A global fund which combines negative and positive ethical screening alongside engaging with company management. This is a 'dark green' ethical fund.
Robin Hepworth, the fund's manager, is willing to invest this fund quite differently to its peers to concentrate on the areas where he sees value. The fund is currently biased to higher-risk Asian markets, where he believes companies with sustainable qualities are being overlooked by other investors, and Europe where companies could benefit from the region’s improving political outlook.
The fund produced a return ahead of its benchmark over the past year. Although long-term returns have been strong, the fund has largely underperformed the broader global stock market since 2010.
This is an investment-grade corporate bond fund using a ‘lighter green’ approach. The manager seeks companies aiming to make a positive impact, as well as excluding those in industries such as alcohol, gambling and pornography.
The main attraction of this fund is that it is managed by the experienced Eric Holt and his team. They are willing to look for opportunities off the beaten track, in areas under-researched by other investors. The fund is currently biased towards bonds issued by financial companies and those that provide the bondholder a claim on the company’s assets in the event it's unable to repay its debts.
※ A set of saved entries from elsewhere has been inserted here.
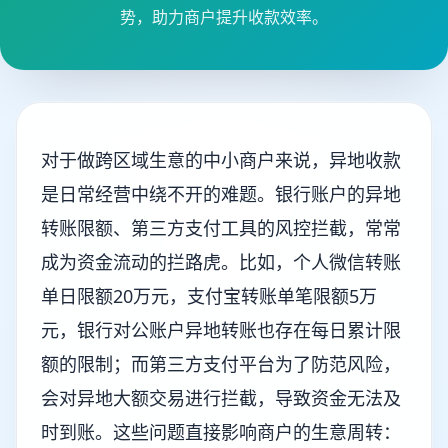
势，助力商户提升收款效率。
对于做跨区域生意的中小商户来说，异地收款
是日常经营中绕不开的难题。银行账户的异地
转账限额、第三方支付工具的风控拦截，常常
成为资金流动的拦路虎。比如，个人微信转账
单日限额20万元，支付宝转账单笔限额5万
元，银行对公账户异地转账也存在每日累计限
额的限制；而第三方支付平台为了防范风险，
会对异地大额交易进行拦截，导致资金无法及
时到账。这些问题直接影响商户的生意周转：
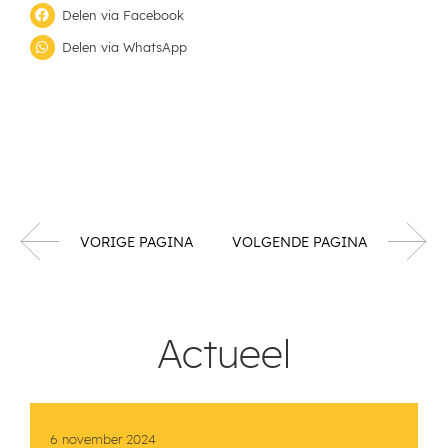
Delen via Facebook
Delen via WhatsApp
VORIGE PAGINA
VOLGENDE PAGINA
Actueel
6 november 2024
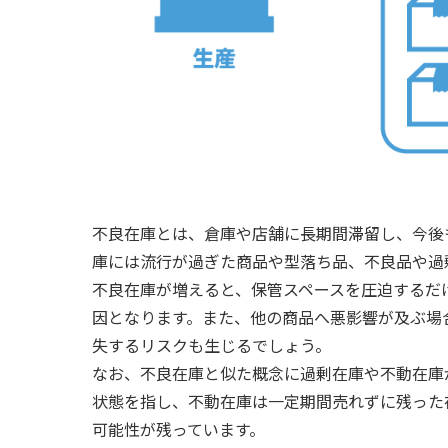
不良在庫とは、倉庫や店舗に長期間滞留し、今後
庫には流行が過ぎた商品や型落ち品、不良品や過
不良在庫が増えると、保管スペースを圧迫するだ
因となります。また、他の商品へ悪影響が及ぶ場
失するリスクも生じるでしょう。
なお、不良在庫と似た概念に過剰在庫や不動在庫
状態を指し、不動在庫は一定期間売れずに残った
可能性が残っています。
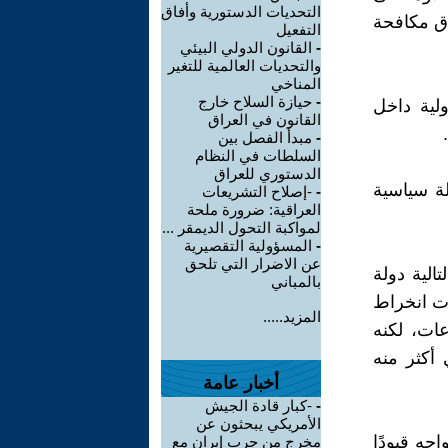
التحديات الدستورية وأفاق
اق مكافحة
التفعيل
-
القانون الدولي البيئي
والتحديات العالمية للتغير
المناخي
-
حيازة السلاح خارج
لية داخل
القانون في العراق
-
مبدأ الفصل بين
السلطات في النظام
الدستوري للعراق
لة سياسية
-
-إصلاح التشريعات
العراقية: ضرورة ملحة
لمواكبة التحول الديمقر ...
-
المسؤولية التقصيرية
عن الاضرار التي تلحق
الية دولة
بالمباني
ات انخراط
المزيد.....
عات، لكنه
أكثر منه
أخبار عامة
-
-كبار قادة الجيش
الأمريكي يبحثون عن
جه قيودًا
مخرج من حرب إيران مع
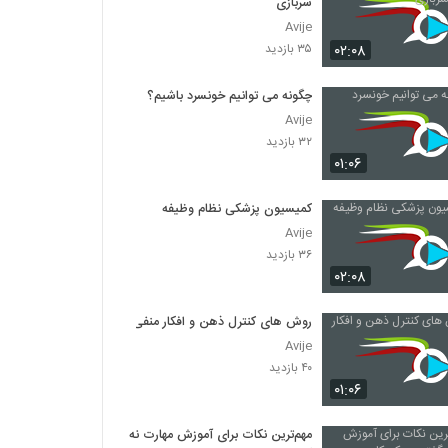
سربازی
Avije
۰۲:۰۸
۳۵ بازدید
چگونه می توانیم خونسرد باشیم؟
Avije
۳۲ بازدید
۰۱:۰۶
کمیسیون پزشکی نظام وظیفه
Avije
۳۶ بازدید
۰۲:۰۸
روش های کنترل ذهن و افکار منفی
Avije
۴۰ بازدید
۰۱:۰۶
مهم‌ترین نکات برای آموزش مهارت نه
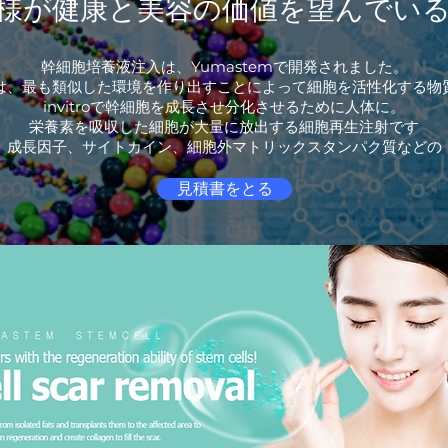
様が健康と美容の価値を望んでい
幹細胞培養液注入は、Yumastemで開発されました。
は、最も類似した環境を作り出すことによって細胞を活性化する物
invitroで幹細胞を成長させ分化させるために人体に。
栄養素を吸収した細胞が大量に放出する細胞再生注射です
成長因子、サイトカイン、細胞外マトリックスタンパク質などの
見積書をとる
The fund outperformed its benchmark over the past year. Recent purchases include bonds issued by social housing association London & Quadrant and United Utilities, the water company. Please note the fund also invests in higher-risk high yield bonds.
This fund invests in shares and bonds issued by UK companies of all sizes with the aim to generate an attractive level of income. We consider it to have a ‘dark green’ approach.
Catherine Stanley combines her views on the economy and individual businesses to build a portfolio capable of generating income over the long term. Companies that derive a significant proportion of their income from gambling, pornography, tobacco or weapons are omitted from her investment universe.
Our analysis suggests the fund’s bias towards higher-risk small and medium-sized companies has helped performance, but the fund has only marginally outperformed the broader UK stock market over the manager’s 9-year tenure.
Please note the research updates are not personal recommendations to trade. If you are unsure of the suitability of an investment for your circumstances please seek advice. Remember all investments can fall as well as rise in value so investors could get back less than they invest.